=== Exercise directions ===
Only the lines in the entries below from the line with "material inside" to the line with "SpyHunter is a", both included, belong in the answer, transcribed exactly and without pictures.

*** Dataset entries Section Begins ***

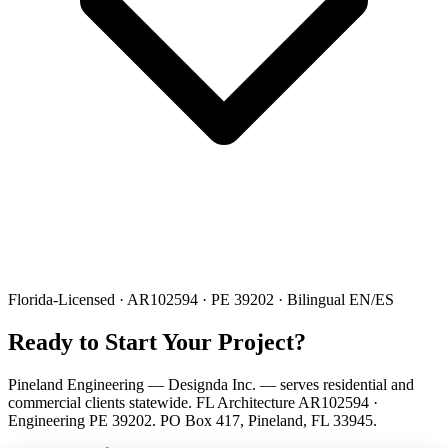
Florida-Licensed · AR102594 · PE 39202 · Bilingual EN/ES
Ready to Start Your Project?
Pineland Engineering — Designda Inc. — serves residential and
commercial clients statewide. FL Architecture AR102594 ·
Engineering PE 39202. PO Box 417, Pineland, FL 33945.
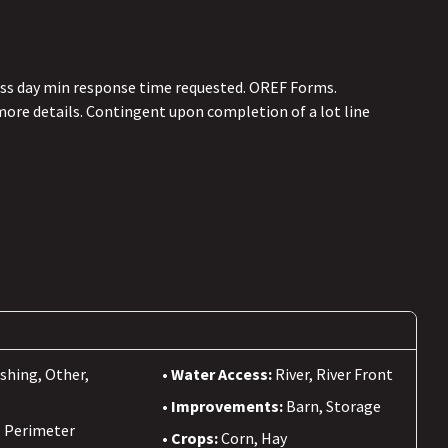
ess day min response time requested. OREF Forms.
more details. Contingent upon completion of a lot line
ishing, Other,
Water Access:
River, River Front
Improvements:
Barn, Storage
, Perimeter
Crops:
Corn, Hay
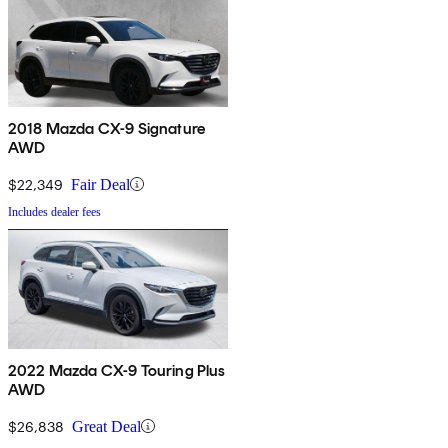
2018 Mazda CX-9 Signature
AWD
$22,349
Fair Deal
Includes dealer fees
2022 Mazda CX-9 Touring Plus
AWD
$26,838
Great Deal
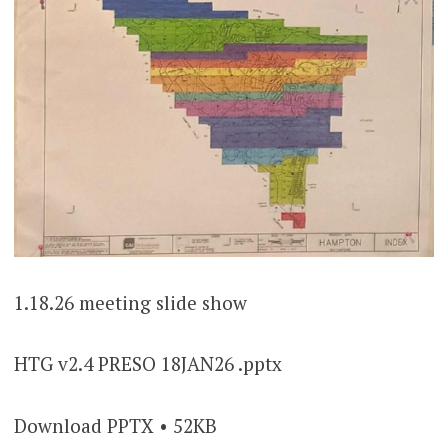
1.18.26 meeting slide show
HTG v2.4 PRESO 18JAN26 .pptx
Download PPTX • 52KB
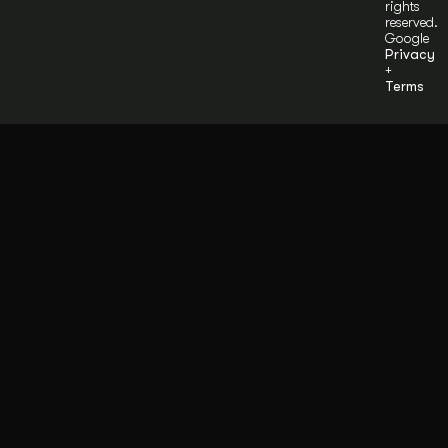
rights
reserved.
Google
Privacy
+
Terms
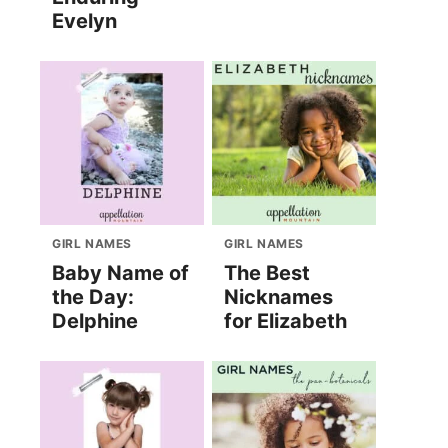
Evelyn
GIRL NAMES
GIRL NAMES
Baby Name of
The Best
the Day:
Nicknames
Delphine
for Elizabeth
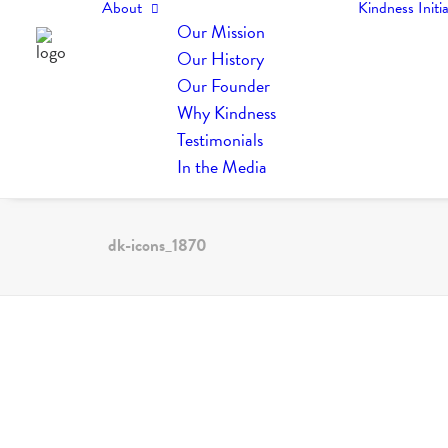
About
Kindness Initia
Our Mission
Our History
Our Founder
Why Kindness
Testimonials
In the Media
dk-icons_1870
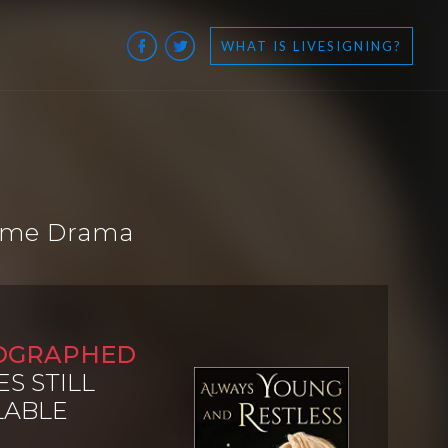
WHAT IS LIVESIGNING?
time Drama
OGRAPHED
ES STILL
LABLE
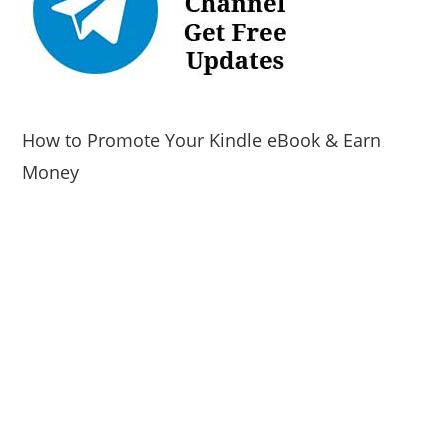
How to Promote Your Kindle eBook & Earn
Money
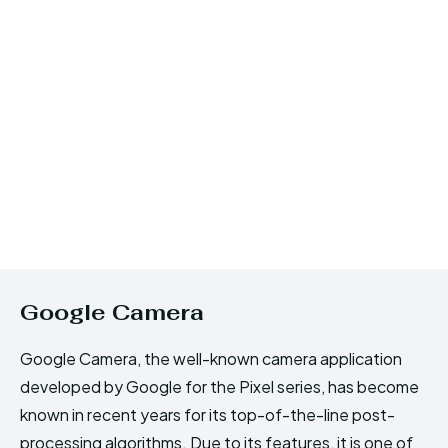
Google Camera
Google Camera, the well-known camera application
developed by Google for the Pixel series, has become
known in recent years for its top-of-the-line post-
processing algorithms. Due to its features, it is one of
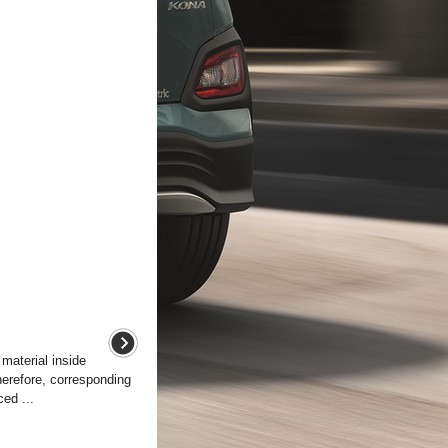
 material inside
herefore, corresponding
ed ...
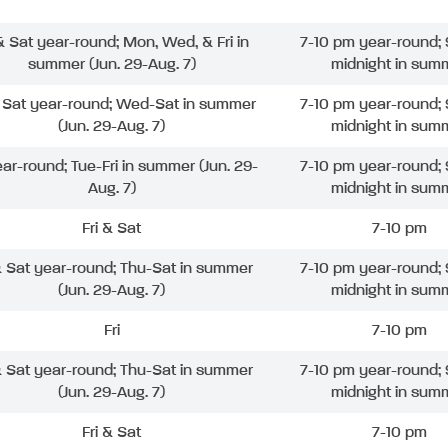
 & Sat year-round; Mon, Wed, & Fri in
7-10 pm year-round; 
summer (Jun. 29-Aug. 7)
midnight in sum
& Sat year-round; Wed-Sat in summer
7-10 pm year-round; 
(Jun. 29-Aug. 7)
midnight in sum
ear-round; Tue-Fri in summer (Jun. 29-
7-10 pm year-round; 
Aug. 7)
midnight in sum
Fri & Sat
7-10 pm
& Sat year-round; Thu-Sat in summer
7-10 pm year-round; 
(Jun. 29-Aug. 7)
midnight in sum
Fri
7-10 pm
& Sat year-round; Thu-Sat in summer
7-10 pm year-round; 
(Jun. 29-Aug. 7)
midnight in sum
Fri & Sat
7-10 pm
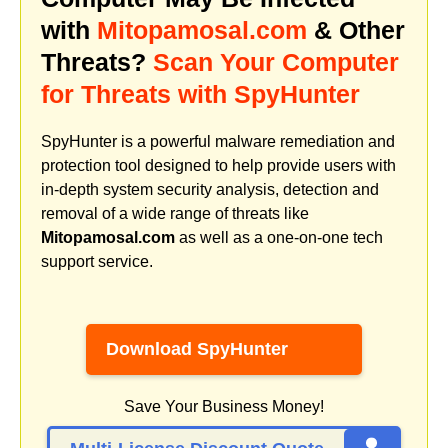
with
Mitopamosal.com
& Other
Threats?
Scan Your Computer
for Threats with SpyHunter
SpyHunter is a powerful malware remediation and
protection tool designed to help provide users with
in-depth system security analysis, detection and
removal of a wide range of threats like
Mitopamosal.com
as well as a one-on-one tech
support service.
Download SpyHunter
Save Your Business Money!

*** Dataset entries Section Ends ***
*** Dataset entries Section Begins ***

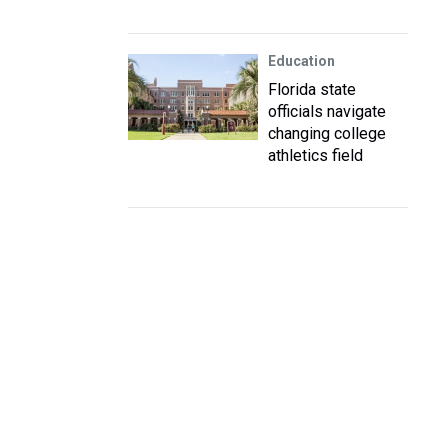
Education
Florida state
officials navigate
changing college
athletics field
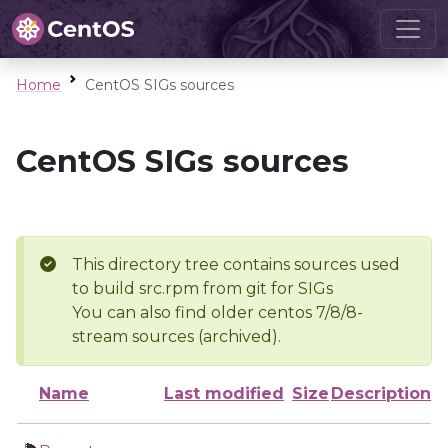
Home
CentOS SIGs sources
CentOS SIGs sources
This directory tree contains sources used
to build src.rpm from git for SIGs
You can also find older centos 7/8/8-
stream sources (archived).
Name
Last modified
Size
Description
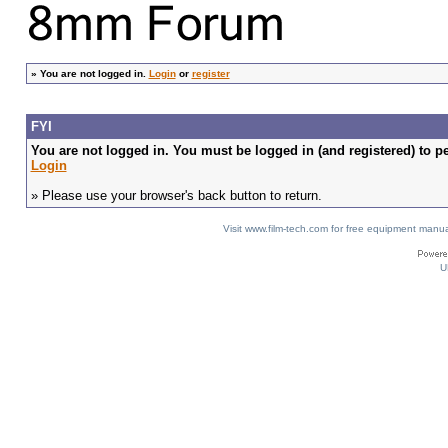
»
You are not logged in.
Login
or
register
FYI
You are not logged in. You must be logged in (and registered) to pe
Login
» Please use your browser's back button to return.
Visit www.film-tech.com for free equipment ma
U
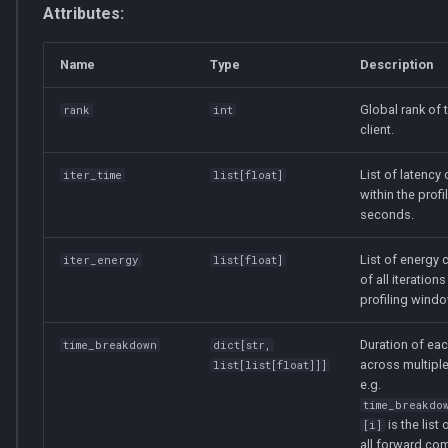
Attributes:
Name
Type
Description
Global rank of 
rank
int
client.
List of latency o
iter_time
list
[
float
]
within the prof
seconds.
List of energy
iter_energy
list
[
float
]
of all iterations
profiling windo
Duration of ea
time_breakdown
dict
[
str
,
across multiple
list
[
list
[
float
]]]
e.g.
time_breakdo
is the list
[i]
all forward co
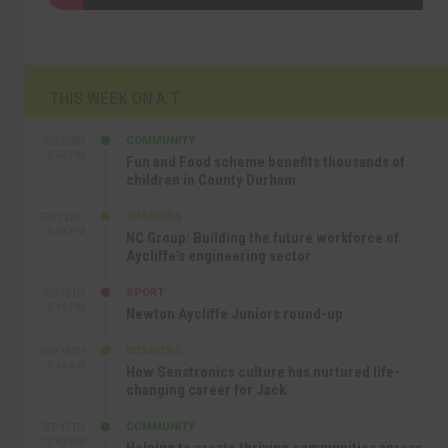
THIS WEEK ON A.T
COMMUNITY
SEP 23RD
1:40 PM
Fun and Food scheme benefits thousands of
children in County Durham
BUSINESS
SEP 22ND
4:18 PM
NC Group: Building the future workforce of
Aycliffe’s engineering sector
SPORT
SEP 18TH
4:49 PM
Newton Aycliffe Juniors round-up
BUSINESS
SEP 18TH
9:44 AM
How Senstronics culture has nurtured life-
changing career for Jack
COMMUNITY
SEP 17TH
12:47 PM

*** Dataset entries Section Ends ***

=== Result of this exercise ===
 material inside
herefore, corresponding
ed ...
 & Sat year-round; Mon, Wed, & Fri in
7-10 pm year-round; 
summer (Jun. 29-Aug. 7)
midnight in sum
& Sat year-round; Wed-Sat in summer
7-10 pm year-round; 
(Jun. 29-Aug. 7)
midnight in sum
ear-round; Tue-Fri in summer (Jun. 29-
7-10 pm year-round; 
Aug. 7)
midnight in sum
Fri & Sat
7-10 pm
& Sat year-round; Thu-Sat in summer
7-10 pm year-round; 
(Jun. 29-Aug. 7)
midnight in sum
Fri
7-10 pm
& Sat year-round; Thu-Sat in summer
7-10 pm year-round; 
(Jun. 29-Aug. 7)
midnight in sum
Fri & Sat
7-10 pm
with
Mitopamosal.com
& Other
Threats?
Scan Your Computer
for Threats with SpyHunter
SpyHunter is a powerful malware remediation and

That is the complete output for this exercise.